Screenshot grounding data:
=== Section Start ===

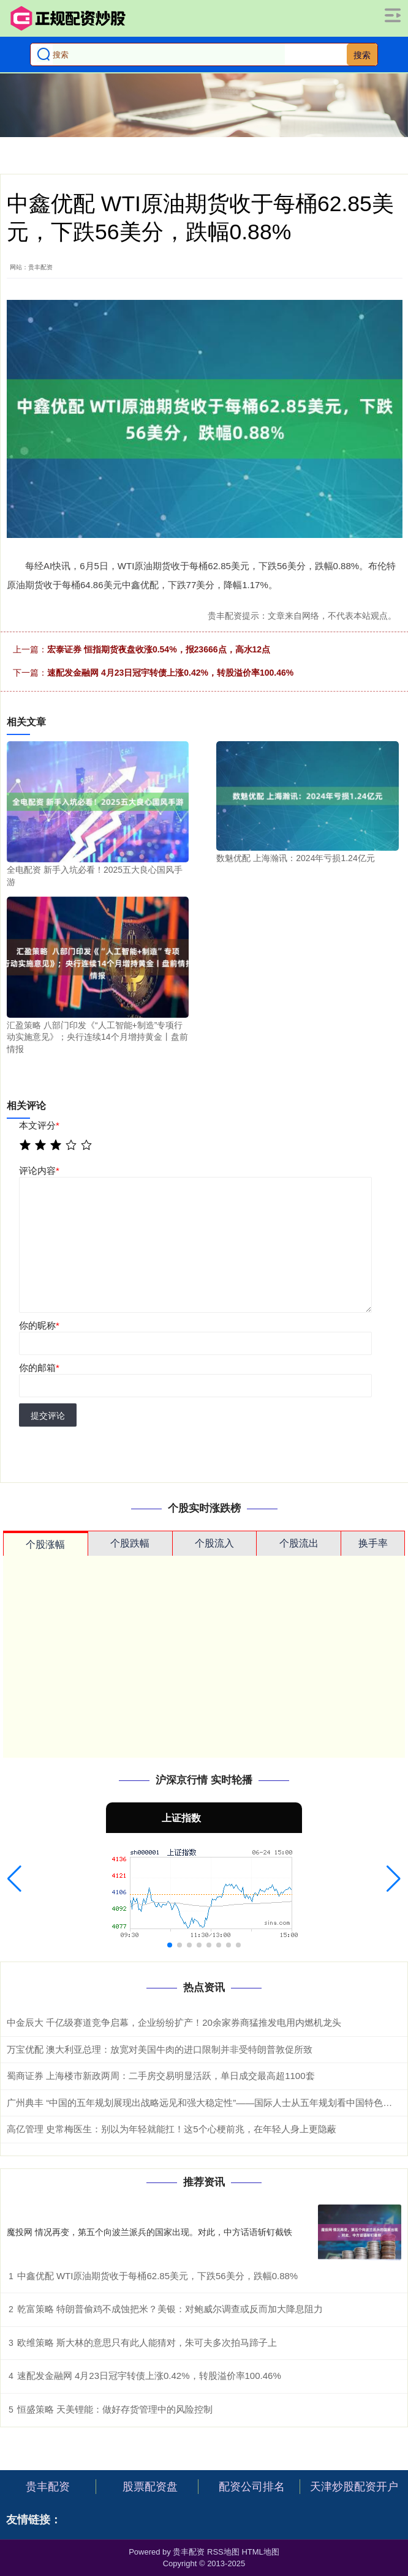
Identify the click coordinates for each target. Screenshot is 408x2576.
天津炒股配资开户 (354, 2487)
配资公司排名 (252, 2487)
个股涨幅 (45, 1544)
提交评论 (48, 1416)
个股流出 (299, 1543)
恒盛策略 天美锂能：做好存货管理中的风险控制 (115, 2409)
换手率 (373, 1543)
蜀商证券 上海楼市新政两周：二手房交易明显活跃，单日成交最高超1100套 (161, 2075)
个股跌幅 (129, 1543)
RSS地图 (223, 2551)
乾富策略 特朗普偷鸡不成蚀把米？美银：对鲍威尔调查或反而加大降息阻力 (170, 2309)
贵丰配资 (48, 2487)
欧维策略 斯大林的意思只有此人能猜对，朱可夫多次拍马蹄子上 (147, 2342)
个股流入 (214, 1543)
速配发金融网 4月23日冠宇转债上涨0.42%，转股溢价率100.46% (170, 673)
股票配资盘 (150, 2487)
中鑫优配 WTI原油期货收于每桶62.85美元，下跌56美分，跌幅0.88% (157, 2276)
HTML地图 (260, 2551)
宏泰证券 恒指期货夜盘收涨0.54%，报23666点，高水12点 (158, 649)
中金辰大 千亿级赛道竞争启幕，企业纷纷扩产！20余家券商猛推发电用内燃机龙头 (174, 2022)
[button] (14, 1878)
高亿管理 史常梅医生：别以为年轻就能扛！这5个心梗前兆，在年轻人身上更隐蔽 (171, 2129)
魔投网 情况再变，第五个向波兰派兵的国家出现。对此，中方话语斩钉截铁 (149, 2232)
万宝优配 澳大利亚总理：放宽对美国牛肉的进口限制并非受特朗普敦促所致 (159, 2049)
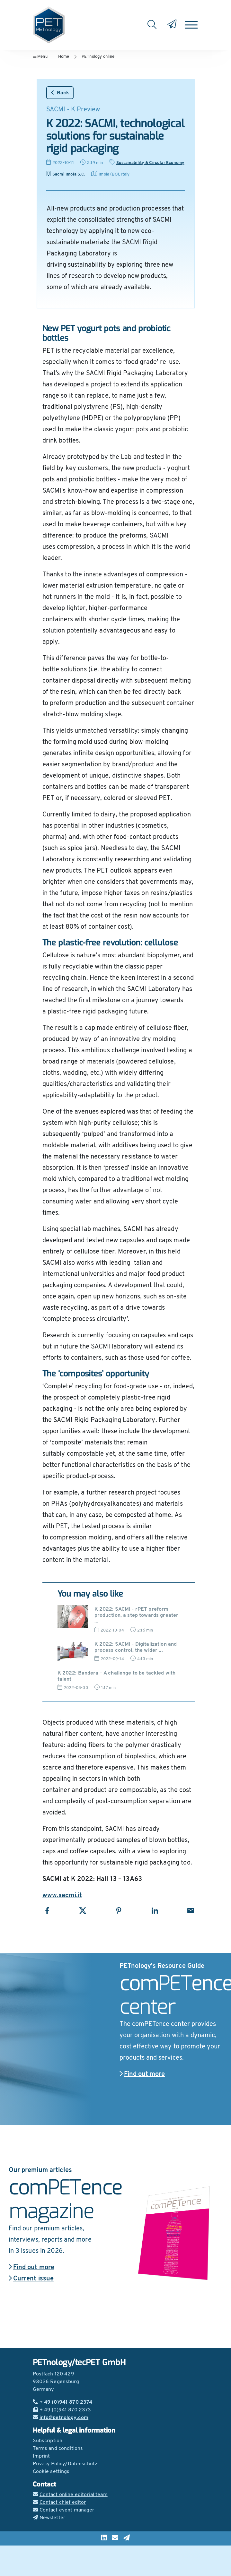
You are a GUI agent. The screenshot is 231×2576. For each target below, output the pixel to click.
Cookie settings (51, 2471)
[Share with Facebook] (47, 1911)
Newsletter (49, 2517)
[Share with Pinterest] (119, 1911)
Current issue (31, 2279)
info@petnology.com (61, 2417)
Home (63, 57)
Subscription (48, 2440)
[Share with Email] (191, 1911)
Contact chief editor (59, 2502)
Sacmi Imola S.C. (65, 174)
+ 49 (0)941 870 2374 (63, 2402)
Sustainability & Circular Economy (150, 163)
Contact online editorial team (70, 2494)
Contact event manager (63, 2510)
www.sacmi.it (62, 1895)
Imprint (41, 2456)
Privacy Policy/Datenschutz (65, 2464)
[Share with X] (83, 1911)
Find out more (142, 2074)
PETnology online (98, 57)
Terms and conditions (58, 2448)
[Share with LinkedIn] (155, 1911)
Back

=== Section End ===

» **ACTIVITY**: From the records above, give again exactly the lines running from the line with "HTML地图 (260, 2551)" to the line with "万宝优配 澳大利亚总理：放宽对美国牛肉的进口限制并非受特朗普敦促所致 (159, 2049)", inclusive.

» **ANSWER**:
HTML地图 (260, 2551)
宏泰证券 恒指期货夜盘收涨0.54%，报23666点，高水12点 (158, 649)
中金辰大 千亿级赛道竞争启幕，企业纷纷扩产！20余家券商猛推发电用内燃机龙头 (174, 2022)
[button] (14, 1878)
高亿管理 史常梅医生：别以为年轻就能扛！这5个心梗前兆，在年轻人身上更隐蔽 (171, 2129)
魔投网 情况再变，第五个向波兰派兵的国家出现。对此，中方话语斩钉截铁 (149, 2232)
万宝优配 澳大利亚总理：放宽对美国牛肉的进口限制并非受特朗普敦促所致 (159, 2049)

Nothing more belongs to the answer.